大晦日

朝、サイドボードの上に飾られている母親の写真に手を合わせて、「今日は大晦日だよ」と報告、いつものようにおりんを鳴らして再び手を合わせた後に「お母さん、行って来るよ」と言って家を出た。母には申し訳ないが線香は日本製の貴重なものを使っているので、いつも半分に折ってお供えしている。


飾られている写真は息子がちょうど1歳になった頃、母が隣に座っていっしょに写っている写真で日本の実家で取った時のものだ。息子は金魚の柄の浴衣を着ていて季節は夏、今から20年も前の写真で、母親もまだ全然元気なころだった。この写真はかみさんが特に気に入っていて食事するテーブルの横に飾っている。


最近は「お母さん、もうすぐ日本に帰るから待っててね」と心の中で呟くことが多くなった。いつも年末年始のこの時期は一番忙しい時だったので、日本に帰っていっしょに過ごすことは出来なかったけど来年は何とかいっしょに過ごせそうだ。考えてみたら両親とお正月を共にしたのは学生の頃が最後だったかもしれない。
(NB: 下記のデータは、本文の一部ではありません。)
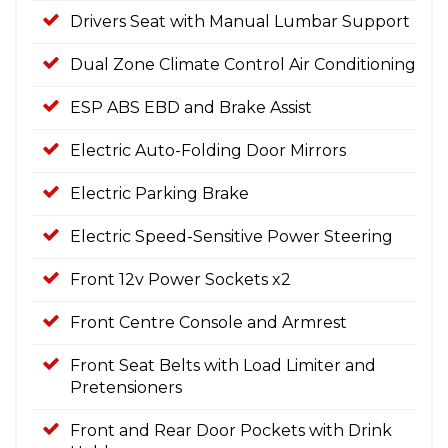
Drivers Seat with Manual Lumbar Support
Dual Zone Climate Control Air Conditioning
ESP ABS EBD and Brake Assist
Electric Auto-Folding Door Mirrors
Electric Parking Brake
Electric Speed-Sensitive Power Steering
Front 12v Power Sockets x2
Front Centre Console and Armrest
Front Seat Belts with Load Limiter and
Pretensioners
Front and Rear Door Pockets with Drink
来年の大晦日は母が眠っているお墓でいっしょに年越しそばでも食べたいと思っている。だから当日はきれいな青空が広がることを願いたい。日本の大晦日、一日中慌ただしくも何か神聖なイメージが頭から消えない。来年は無き母と父とかみさんともしかしたら息子もいっしょに一家団欒でこたつを共に囲みたい。自分はというと心に響くあの除夜の鐘の音をずっと深く静かに聞いていたい。